Both sublime and ridiculous

Toby Faber
Macmillan, 324pp, £17.99, ISBN 9781405053884
Buy this book at Amazon.co.uk
Sam Leith
Wednesday, 26th March 2008

Sam Leith reviews Toby Faber's history of Fabergé eggs

What a great idea for a book, this is — and how well-executed. Toby Faber has produced, at just the length to suit it, a hugely enjoyable and informative account of the making and afterlife of the best-known examples of the jeweller’s art.
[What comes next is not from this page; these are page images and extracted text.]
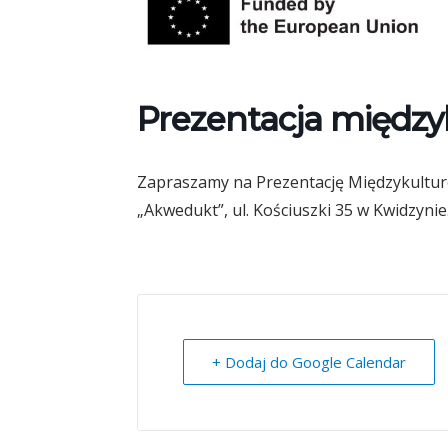
Prezentacja między
Zapraszamy na Prezentację Międzykulturo
„Akwedukt”, ul. Kościuszki 35 w Kwidzynie
+ Dodaj do Google Calendar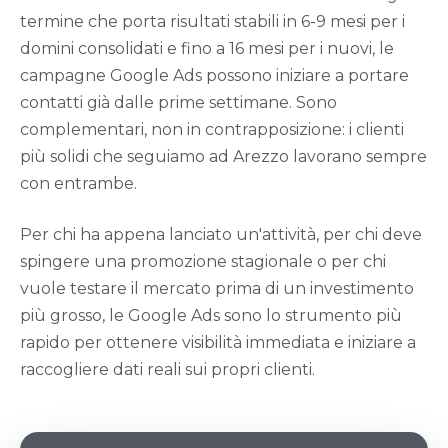
termine che porta risultati stabili in 6-9 mesi per i
domini consolidati e fino a 16 mesi per i nuovi, le
campagne Google Ads possono iniziare a portare
contatti già dalle prime settimane. Sono
complementari, non in contrapposizione: i clienti
più solidi che seguiamo ad Arezzo lavorano sempre
con entrambe.
Per chi ha appena lanciato un'attività, per chi deve
spingere una promozione stagionale o per chi
vuole testare il mercato prima di un investimento
più grosso, le Google Ads sono lo strumento più
rapido per ottenere visibilità immediata e iniziare a
raccogliere dati reali sui propri clienti.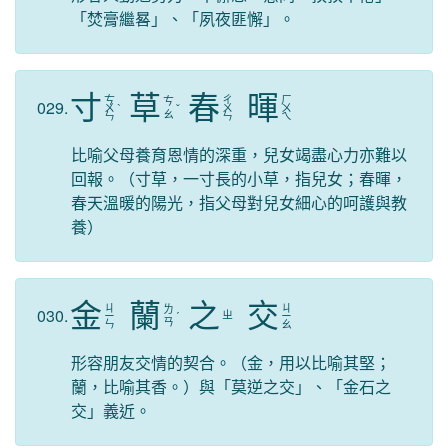
「焚膏繼晷」、「夙夜匪懈」。
寸
草
春
暉
ㄘ
ㄔ
ㄏ
ㄘ
029.
ㄨ
ˋ
ˇ
ㄨ
ㄨ
ㄠ
ㄣ
ㄣ
ㄟ
比喻父母養育恩情的深重，兒女竭盡心力亦難以
回報。（寸草，一寸長的小草，指兒女；春暉，
春天溫暖的陽光，指父母對兒女細心的呵護與教
養）
金
蘭
之
交
ㄐ
ㄐ
ㄌ
030.
ㄓ
ㄧ
ˊ
ㄧ
ㄢ
ㄣ
ㄠ
形容朋友交情的契合。（金，用以比喻其堅；
蘭，比喻其香。）與「莫逆之交」、「金石之
交」義近。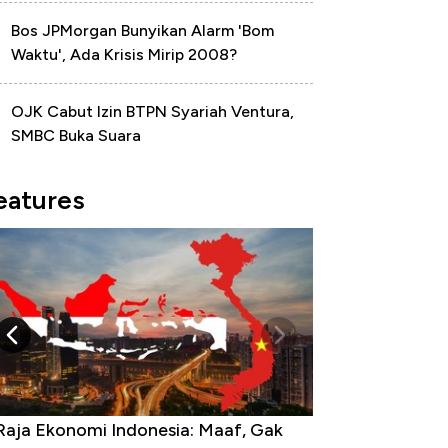
Bos JPMorgan Bunyikan Alarm 'Bom
Waktu', Ada Krisis Mirip 2008?
OJK Cabut Izin BTPN Syariah Ventura,
SMBC Buka Suara
eatures
Raja Ekonomi Indonesia: Maaf, Gak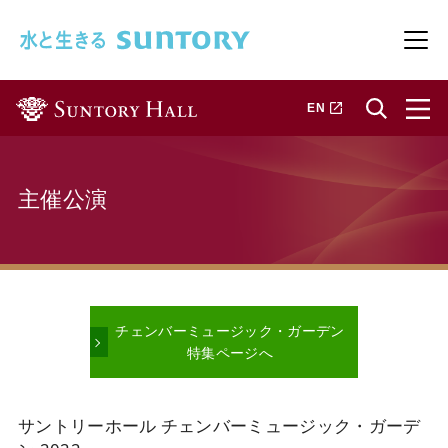
このページの本文へ移動
メニ
新しいタブで開きます
EN
主催公演
チェンバーミュージック・ガーデン
特集ページへ
サントリーホール チェンバーミュージック・ガーデ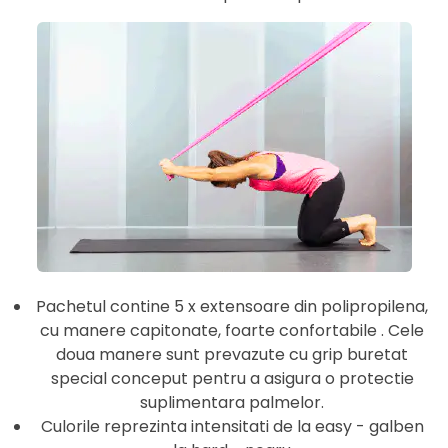
Pachetul contine 5 x extensoare din polipropilena,
cu manere capitonate, foarte confortabile . Cele
doua manere sunt prevazute cu grip buretat
special conceput pentru a asigura o protectie
suplimentara palmelor.
Culorile reprezinta intensitati de la easy - galben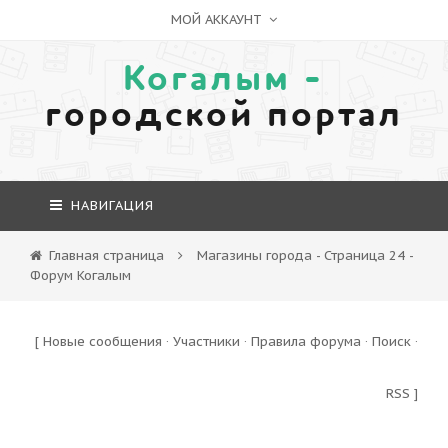
МОЙ АККАУНТ
Когалым -
городской портал
НАВИГАЦИЯ
Главная страница
Магазины города - Страница 24 -
Форум Когалым
[
Новые сообщения
·
Участники
·
Правила форума
·
Поиск
·
RSS
]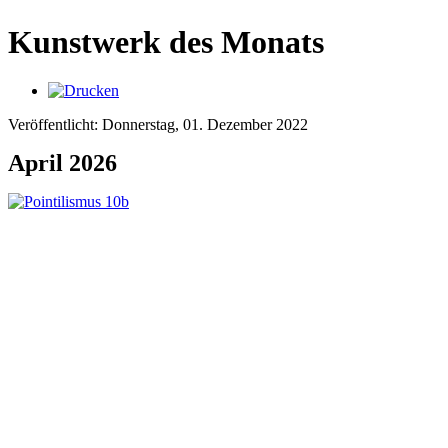
Kunstwerk des Monats
Veröffentlicht: Donnerstag, 01. Dezember 2022
April 2026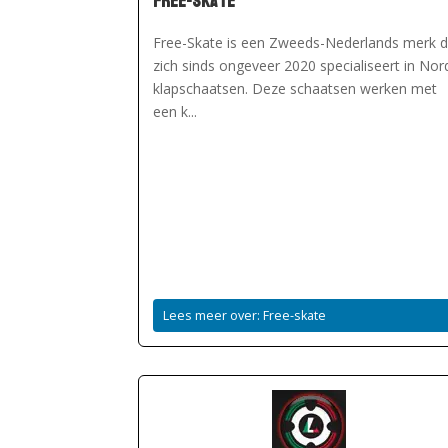
Free-skate
Free-Skate is een Zweeds-Nederlands merk d
zich sinds ongeveer 2020 specialiseert in Nor
klapschaatsen. Deze schaatsen werken met
een k...
Lees meer over: Free-skate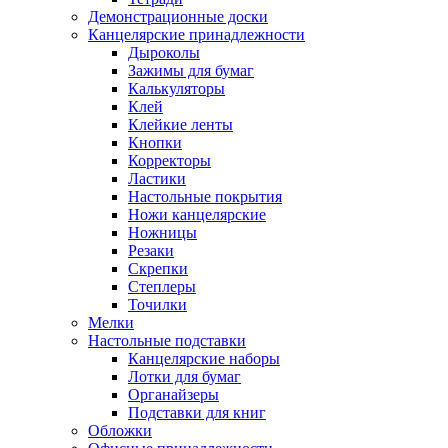
Демонстрационные доски
Канцелярские принадлежности
Дыроколы
Зажимы для бумаг
Калькуляторы
Клей
Клейкие ленты
Кнопки
Корректоры
Ластики
Настольные покрытия
Ножи канцелярские
Ножницы
Резаки
Скрепки
Степлеры
Точилки
Мелки
Настольные подставки
Канцелярские наборы
Лотки для бумаг
Органайзеры
Подставки для книг
Обложки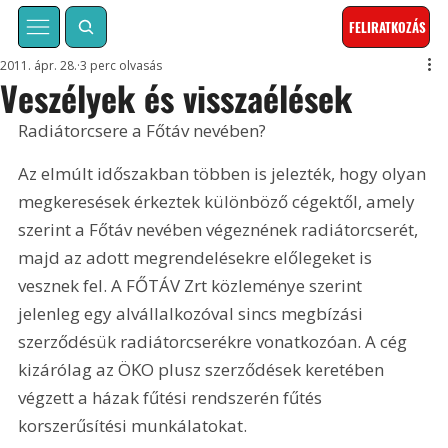
FELIRATKOZÁS
2011. ápr. 28.
3 perc olvasás
Veszélyek és visszaélések
Radiátorcsere a Főtáv nevében?
Az elmúlt időszakban többen is jelezték, hogy olyan 
megkeresések érkeztek különböző cégektől, amely 
szerint a Főtáv nevében végeznének radiátorcserét, 
majd az adott megrendelésekre előlegeket is 
vesznek fel. A FŐTÁV Zrt közleménye szerint 
jelenleg egy alvállalkozóval sincs megbízási 
szerződésük radiátorcserékre vonatkozóan. A cég 
kizárólag az ÖKO plusz szerződések keretében 
végzett a házak fűtési rendszerén fűtés 
korszerűsítési munkálatokat.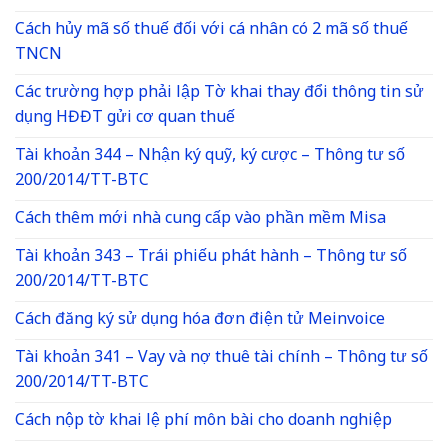
Cách hủy mã số thuế đối với cá nhân có 2 mã số thuế
TNCN
Các trường hợp phải lập Tờ khai thay đổi thông tin sử
dụng HĐĐT gửi cơ quan thuế
Tài khoản 344 – Nhận ký quỹ, ký cược – Thông tư số
200/2014/TT-BTC
Cách thêm mới nhà cung cấp vào phần mềm Misa
Tài khoản 343 – Trái phiếu phát hành – Thông tư số
200/2014/TT-BTC
Cách đăng ký sử dụng hóa đơn điện tử Meinvoice
Tài khoản 341 – Vay và nợ thuê tài chính – Thông tư số
200/2014/TT-BTC
Cách nộp tờ khai lệ phí môn bài cho doanh nghiệp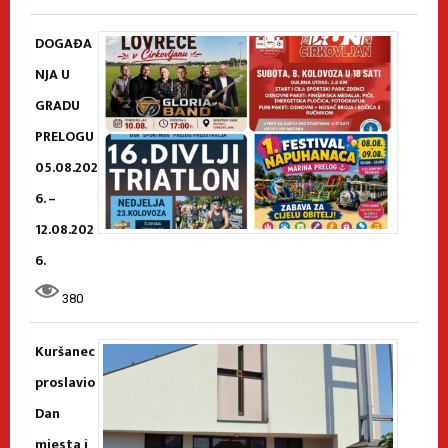
DOGAĐA
NJA U
GRADU
PRELOGU
05.08.202
6. –
12.08.202
6.
380
Kuršanec
proslavio
Dan
mjesta i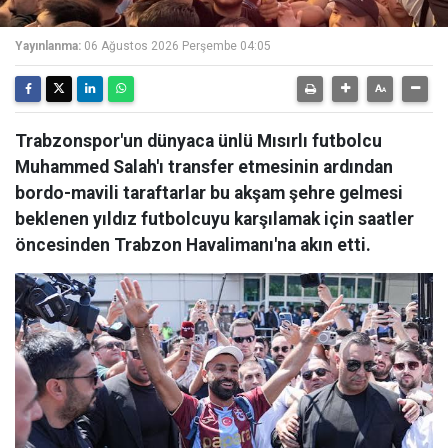
Yayınlanma:
06 Ağustos 2026 Perşembe 04:05
Trabzonspor'un dünyaca ünlü Mısırlı futbolcu
Muhammed Salah'ı transfer etmesinin ardından
bordo-mavili taraftarlar bu akşam şehre gelmesi
beklenen yıldız futbolcuyu karşılamak için saatler
öncesinden Trabzon Havalimanı'na akın etti.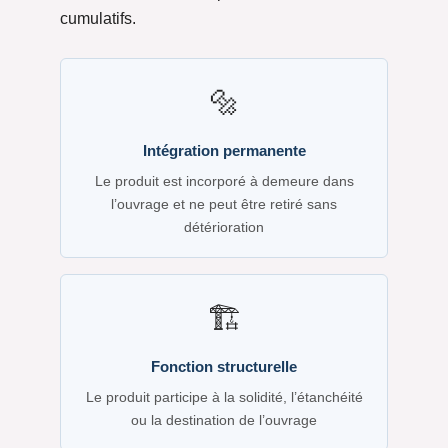
cumulatifs.
🔩
Intégration permanente
Le produit est incorporé à demeure dans
l’ouvrage et ne peut être retiré sans
détérioration
🏗️
Fonction structurelle
Le produit participe à la solidité, l’étanchéité
ou la destination de l’ouvrage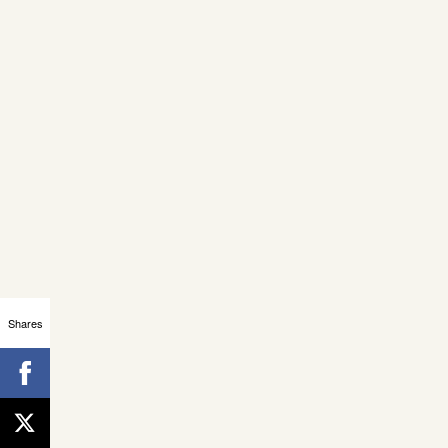
Shares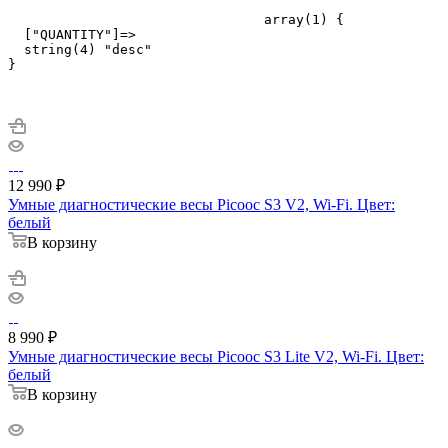
				array(1) {

  ["QUANTITY"]=>

  string(4) "desc"

}

12 990
₽
Умные диагностические весы Picooc S3 V2, Wi-Fi. Цвет:
белый
В корзину
8 990
₽
Умные диагностические весы Picooc S3 Lite V2, Wi-Fi. Цвет:
белый
В корзину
Here is a series of love stories; a historical panorama; a tale of grotesque imperial frivolity, of barbarous totalitarian wrecking and of all-American hucksterism; a parable about the nature of value; and, above all, a portrait of the endless and winning absurdity of economic man in pursuit of shiny gewgaws.

The first Fabergé egg was given as an Easter present in 1885 by Tsar Alexander III to his wife Marie Federovna. It was a white egg, that opened to reveal a golden yolk, within which was a tiny golden hen sitting on a nest of golden straw, an imperial crown and a ruby pendant. It delighted its recipient, and Fabergé was asked to provide another the following year. And the year after that. The eggs became ever more elaborate, each one laden with imperial symbolism, and each containing a surprise: enamelled miniature portraits; a wind-up clockwork bird; a working model of the Trans-Siberian Express; an exquisite jewelled carriage.

As a whimsy became an inviolable custom, the St Petersburg jewellery shop founded by a family of Huguenot refugees turned into a small business empire — its many lines of enamelled and carved objects all glowing in the brand recognition conferred by its relationship with the Russian royal family, a relationship that almost literally hatched from an egg. Every year the Tsarina (and, after Alexander’s death, the Dowager Empress Marie) got an egg, and by the time the Russian Revolution killed the golden goose, there were 50 imperial eggs in existence.

The fashion for Fabergé, during these years, spread throughout the European nobility. Laying the table could be abbreviated to ‘putting out the Fabergé’, and King Edward VII once refused to accept a print of a racehorse from a friend with the wonderful injunction: ‘Go to Fabergé’s, they have a hippopotamus cigar lighter in nephrite. If you wish to give me something, give me that.’